SOA, by its very nature, encourages a highly decentralized, loosely coupled approach to management. That's why it often is a difficult fit within organizations that attempt to shoe-horn "SOA" approaches into rigid, hidebound corporate cultures.
Progress Software's Hub Vandervoort recently published an ebook, Socially Oriented Architecture, that talks about the role of management and corporate culture in SOA success.
ebizQ colleague Beth Gold-Bernstein recently spoke with Hub about his observations, in which he points out that "the worst failures in SOA that I’ve seen have been those where they try to employ a very federated environment and capitalize on reusing services in other domains and so forth, but then they try to manage it with absolute hierarchy. Because what you find is that the domain members tend to want to secede from the union, so to speak."

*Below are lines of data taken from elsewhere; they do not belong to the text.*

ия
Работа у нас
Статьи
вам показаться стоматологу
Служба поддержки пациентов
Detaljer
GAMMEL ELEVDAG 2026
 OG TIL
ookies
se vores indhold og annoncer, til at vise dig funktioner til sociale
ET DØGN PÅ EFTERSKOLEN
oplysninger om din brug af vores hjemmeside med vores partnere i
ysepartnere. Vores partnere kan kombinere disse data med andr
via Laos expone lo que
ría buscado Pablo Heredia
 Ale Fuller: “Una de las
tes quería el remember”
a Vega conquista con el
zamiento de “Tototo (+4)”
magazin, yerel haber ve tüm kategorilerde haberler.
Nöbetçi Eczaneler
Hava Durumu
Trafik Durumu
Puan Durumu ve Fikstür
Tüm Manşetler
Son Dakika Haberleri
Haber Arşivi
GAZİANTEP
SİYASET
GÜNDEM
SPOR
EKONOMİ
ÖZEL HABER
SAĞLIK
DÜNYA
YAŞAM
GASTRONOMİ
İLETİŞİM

The bottom line is trust and commitment have to replace command and control for SOA to be successful in organizations, Hub explains. "In the experience we’ve had in rolling out now over 400 ESBs and very large SOA infrastructures, that attempt to approach multiparty interactions at a very large scale, what we’re realizing is there is as much a need for figuring out how to get the people in those various communities and different organization structures to work together in a harmonized way," he says.
"We use the word 'governance' a lot but your SOA needs a way of interacting socially so that all the people who own their various bits of the SOA can work together."